Blues is truth, and so is Science

There are probably not many readers here who would fully endorse Brownie McGhee’s dictum that “Blues is Truth”. Whilst you might well agree with me that the blues is a music very expressive of the human condition, you’d probably consider that its truth lies in a fairly restricted sphere. You might even wonder if its practitioners always bare their souls honestly, rather than playing what they know their audiences will pay for. Then again, though Leadbelly said “There never was a white man had the blues” it owes its continued popularity, and even existence, to the efforts of a generation of white, British Grammar School kids like Eric Clapton and Brian Jones, who never knew what a mojo is, quite apart from how to get theirs working.

I mention this because scientism, in both its hard and soft forms, similarly trades on the idea that science is unique amongst human activities in being not just useful and worthwhile, or even noble, but “truth” in some absolute sense. Even when the actual weaknesses of actual scientific enterprises are highlighted, this “scientific exceptionalism” is still maintained.

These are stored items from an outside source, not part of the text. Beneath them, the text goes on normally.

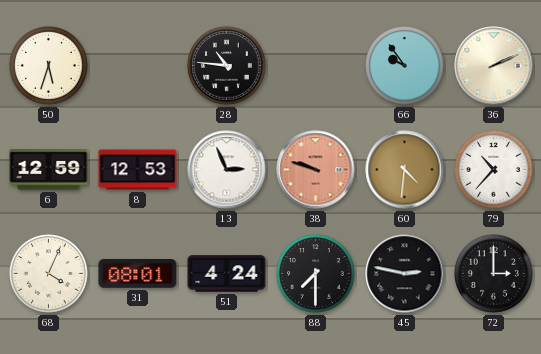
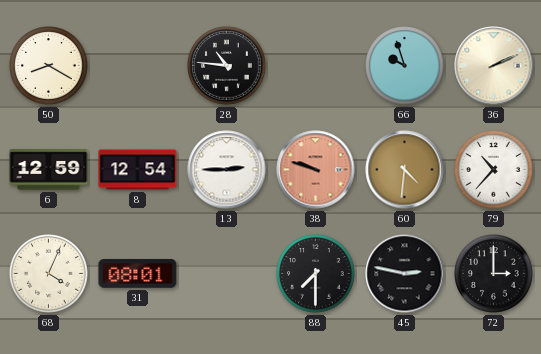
50: 5:33 -> 8:20
66: 9:54 -> 9:57
8: 12:53 -> 12:54
13: 2:56 -> 2:45
51: 4:24 -> none
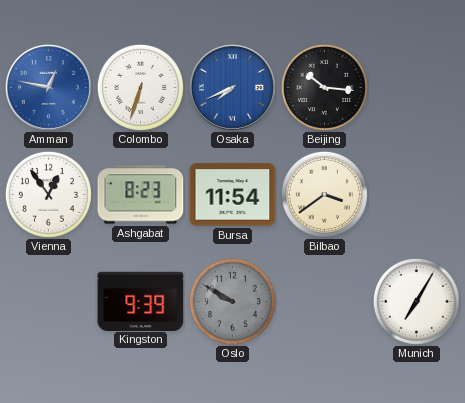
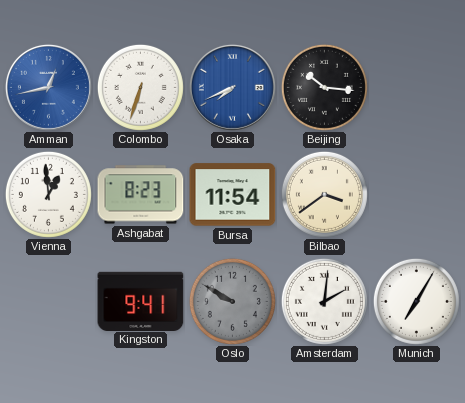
Amman: 12:47 -> 12:43
Vienna: 12:54 -> 12:59
Kingston: 9:39 -> 9:41
Amsterdam: none -> 2:01
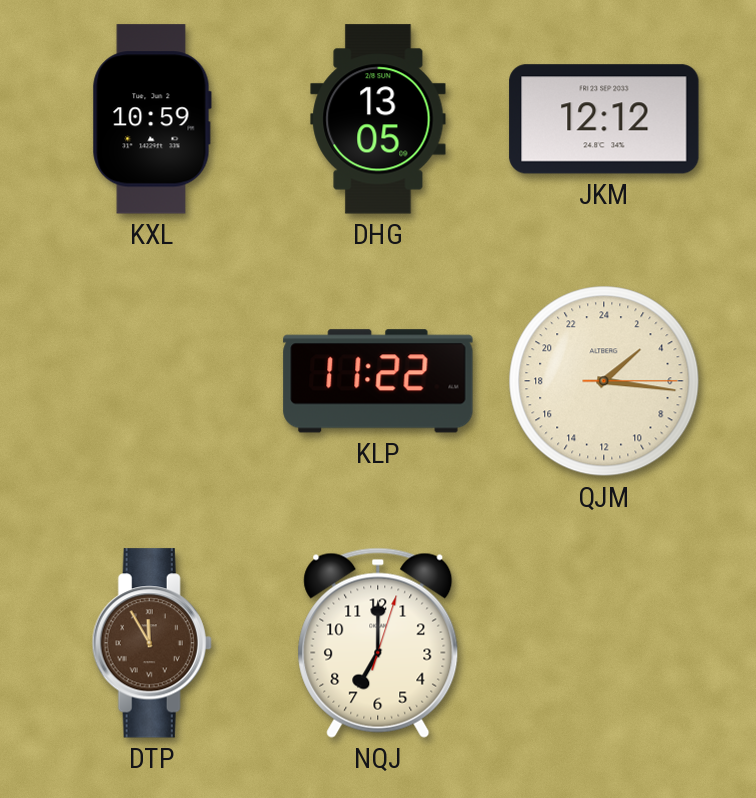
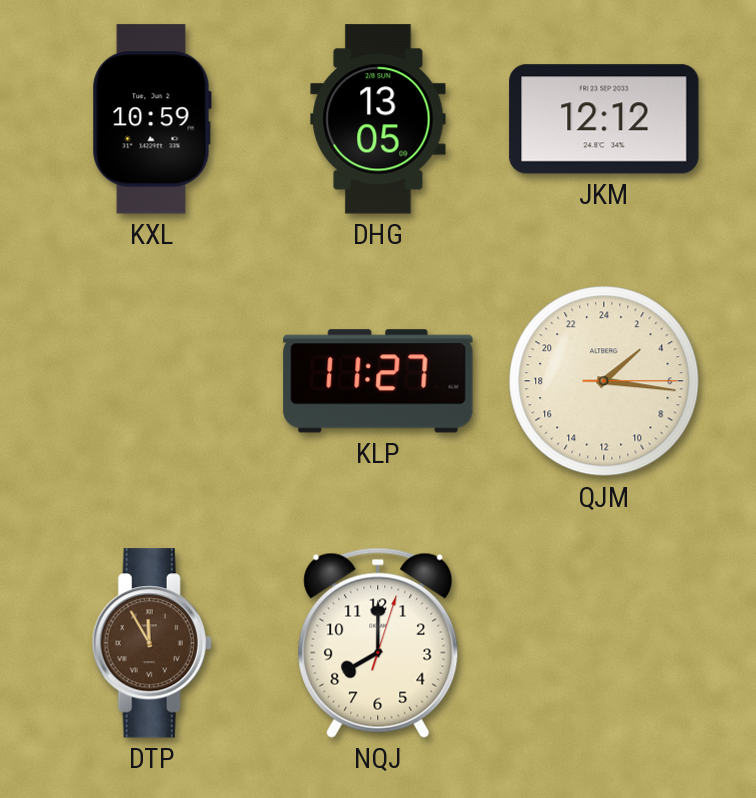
KLP: 11:22 -> 11:27
NQJ: 7:00 -> 8:00
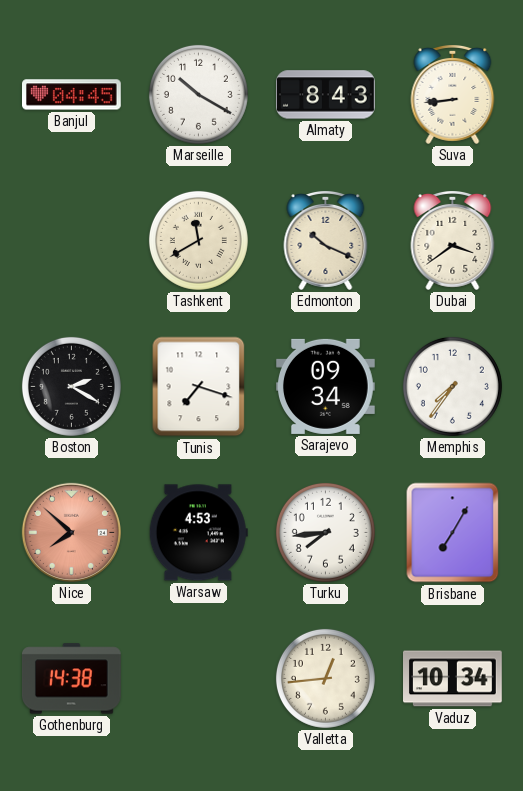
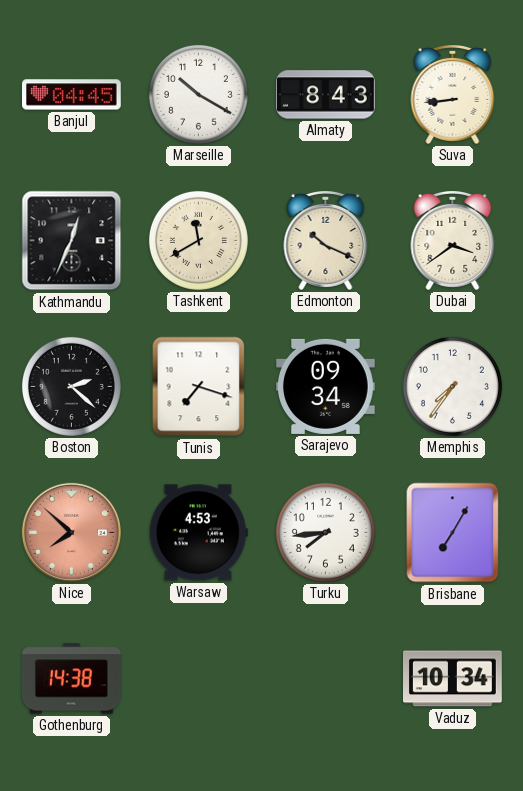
Kathmandu: none -> 12:34
Boston: 2:20 -> 2:22
Valletta: 12:44 -> none
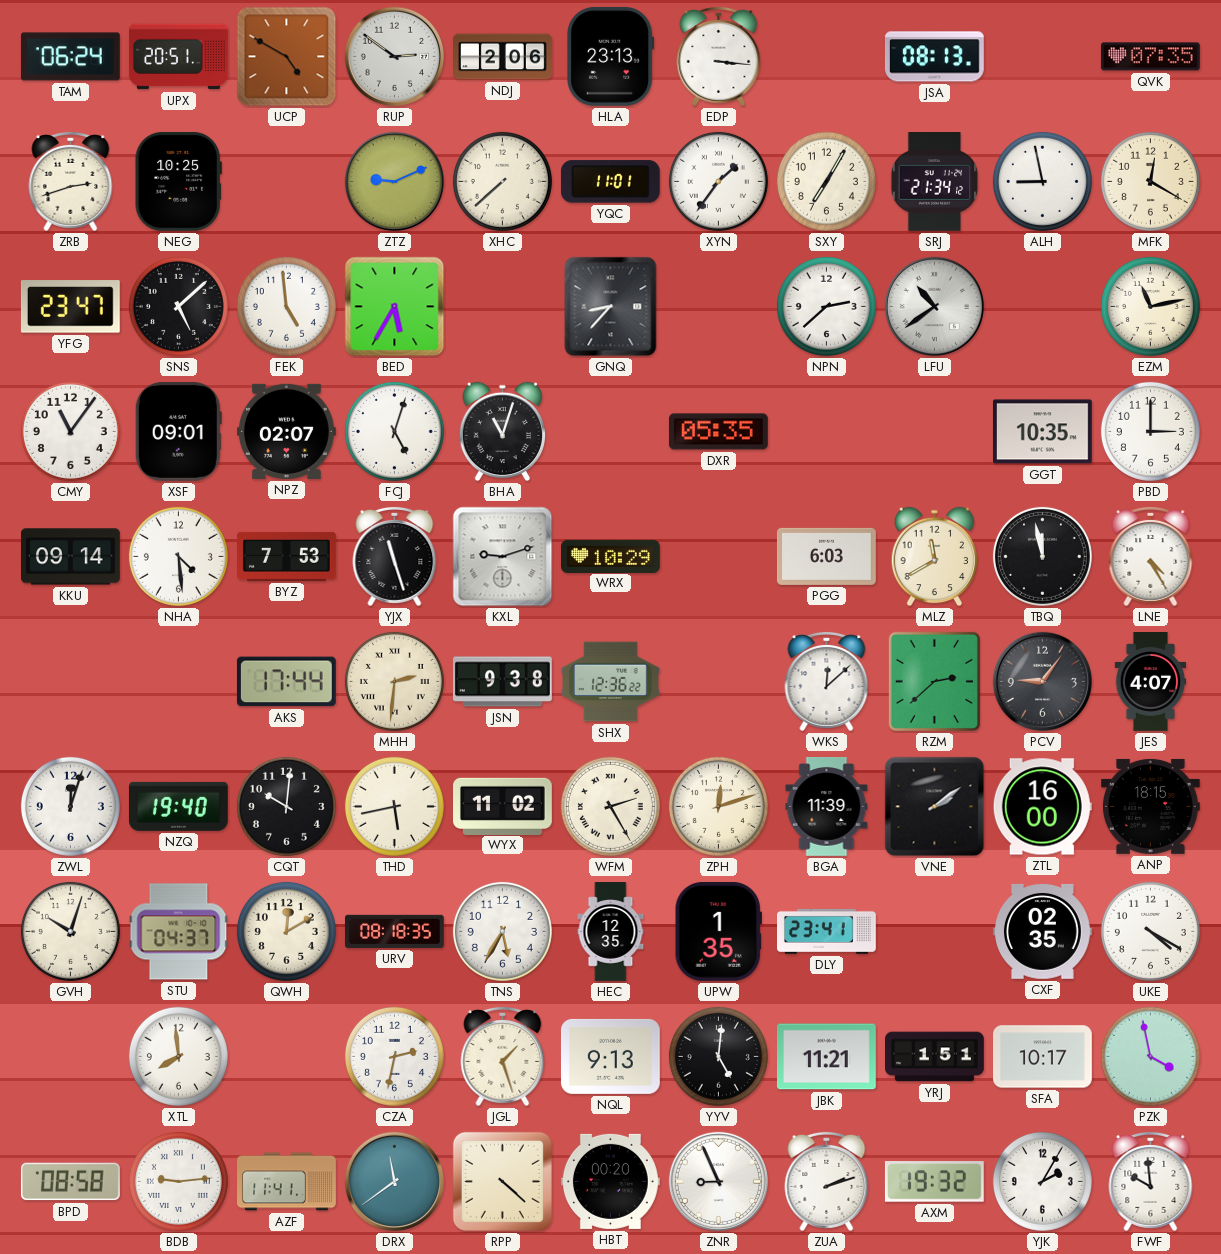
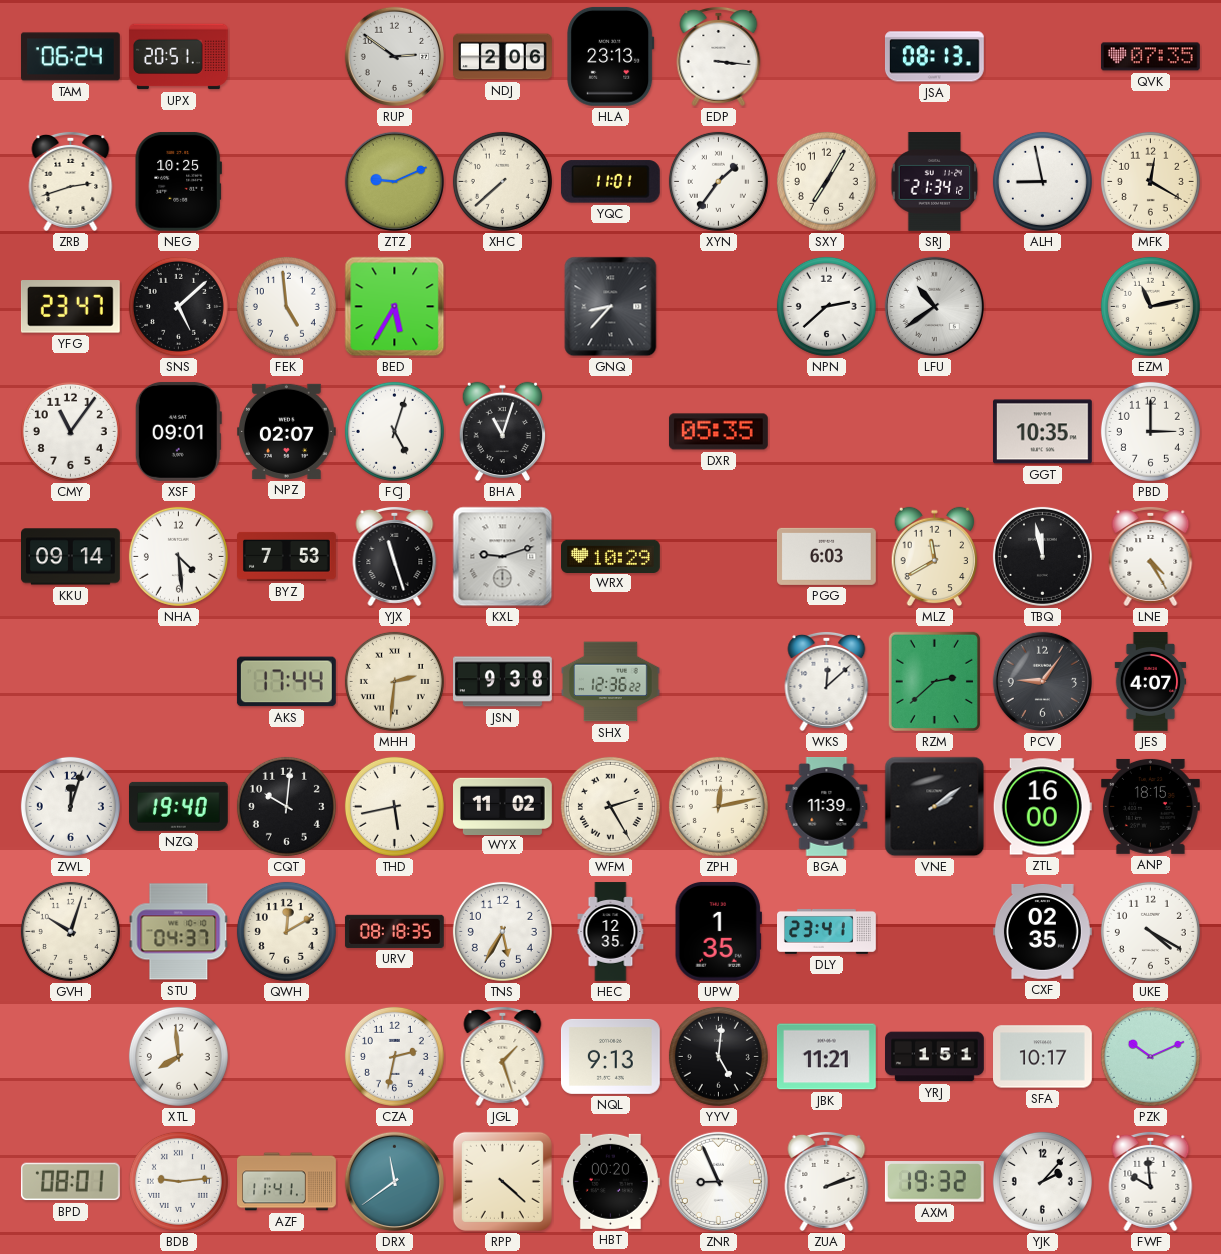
UCP: 4:50 -> none
ZPH: 12:12 -> 12:13
PZK: 3:58 -> 10:11
BPD: 08:58 -> 08:01
YJK: 2:05 -> 2:07
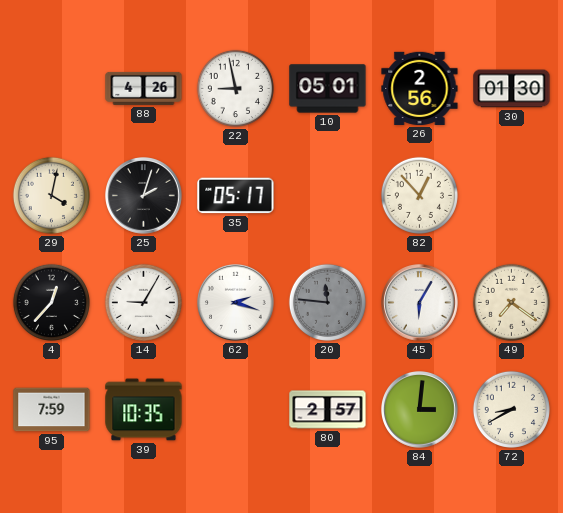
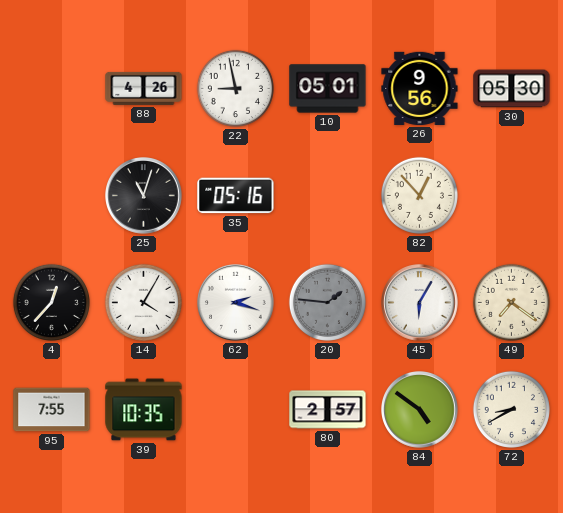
26: 2:56 -> 9:56
30: 01:30 -> 05:30
29: 4:02 -> none
25: 2:03 -> 11:03
35: 05:17 -> 05:16
14: 9:05 -> 4:05
20: 11:46 -> 1:46
95: 7:59 -> 7:55
84: 3:01 -> 4:51
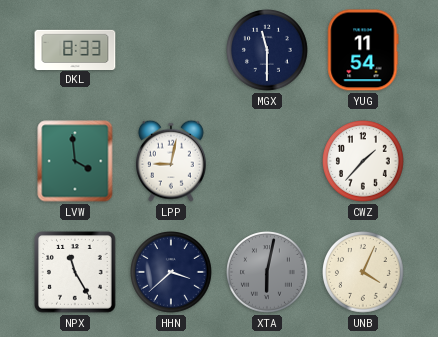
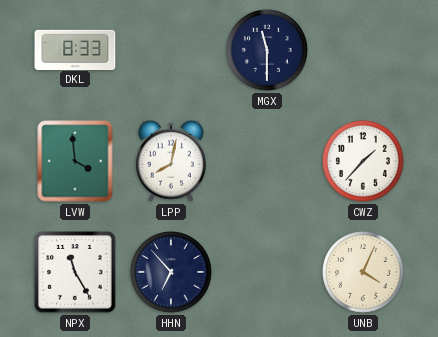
YUG: 11:54 -> none
LPP: 9:02 -> 8:02
HHN: 3:38 -> 6:53
XTA: 6:02 -> none
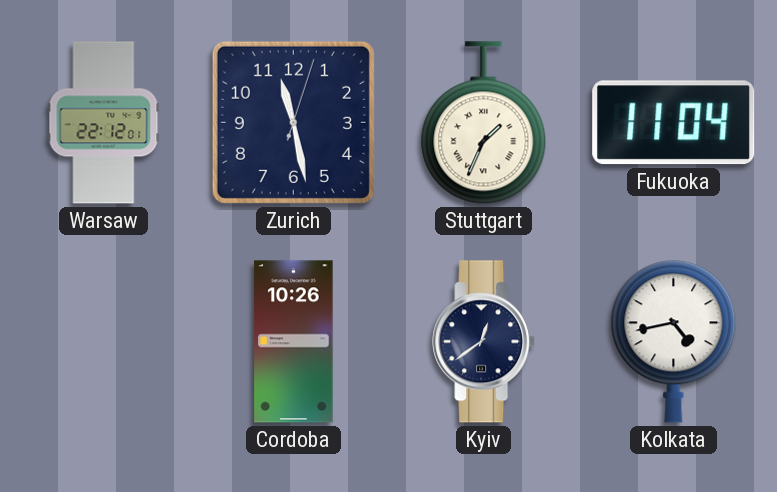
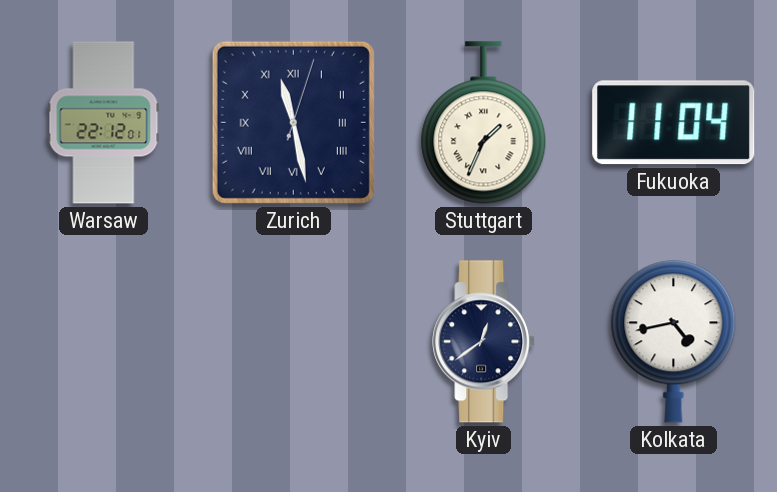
Zurich numerals: Arabic -> Roman
Cordoba: 10:26 -> none
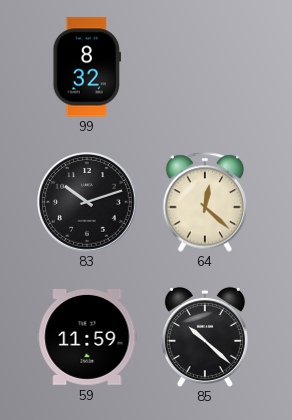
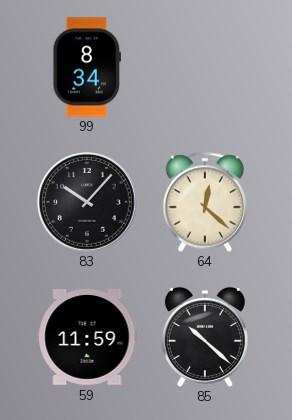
99: 8:32 -> 8:34
83: 10:12 -> 10:07
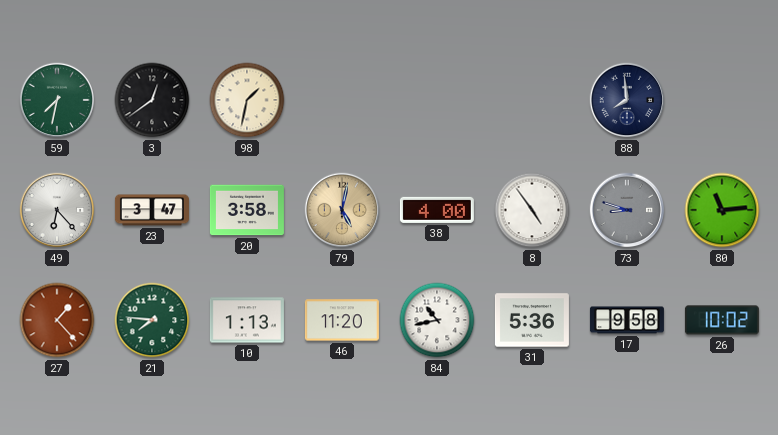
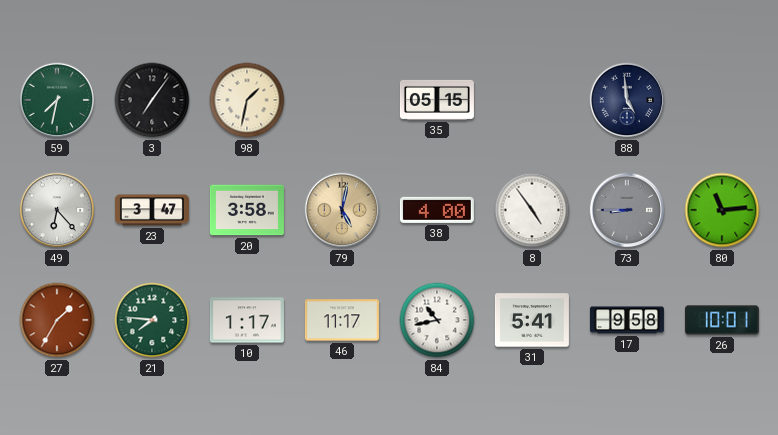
3: 12:39 -> 7:06
35: none -> 05:15
88: 7:59 -> 4:59
73: 8:48 -> 8:45
27: 1:23 -> 1:35
10: 1:13 -> 1:17
46: 11:20 -> 11:17
31: 5:36 -> 5:41
26: 10:02 -> 10:01
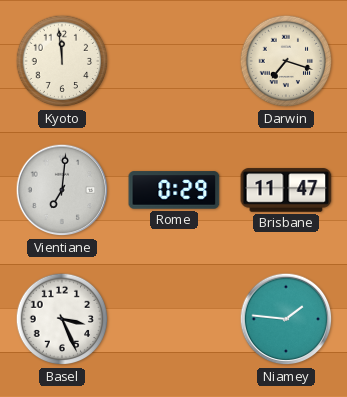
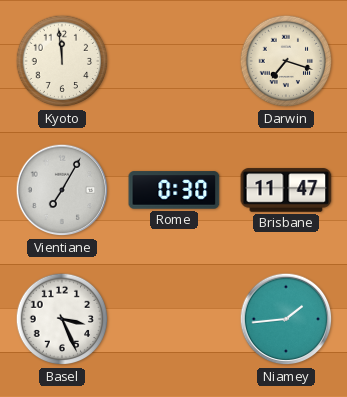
Vientiane: 7:01 -> 7:05
Rome: 0:29 -> 0:30
Niamey: 1:46 -> 1:44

I saw a small example of this in one of the videos included on Rupert Sheldrake’s website, which I was browsing because there’s some interesting stuff there. This one was a discussion at the Hay-on-Wye book festival, in which Sheldrake and others were suggesting various reforms that would benefit the scientific programme. One contributor was a philosopher of science who adapted the famous aphorism about democracy to capture the audience’s attention. “Science,” he said, “is a very bad way of acquiring knowledge … until you consider all the other alternatives.” By way of qualification, he added that science, for all its problems, is self-correcting, to which there was a murmur of assent from the panellists.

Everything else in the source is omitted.